GOAL OF THE EXERCISE: Where "により使用許諾されます" appears in a line of the entries below, that line should be copied.

DATASET:
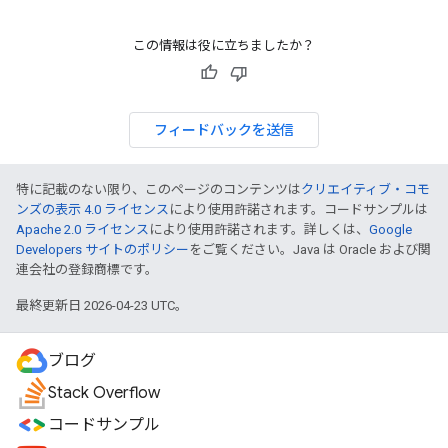
この情報は役に立ちましたか？
フィードバックを送信
特に記載のない限り、このページのコンテンツは
クリエイティブ・コモ
ンズの表示 4.0 ライセンス
により使用許諾されます。コードサンプルは
Apache 2.0 ライセンス
により使用許諾されます。詳しくは、
Google
Developers サイトのポリシー
をご覧ください。Java は Oracle および関
連会社の登録商標です。
最終更新日 2026-04-23 UTC。
ブログ
Stack Overflow
コードサンプル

EXERCISE RESPONSE:
により使用許諾されます。コードサンプルは
により使用許諾されます。詳しくは、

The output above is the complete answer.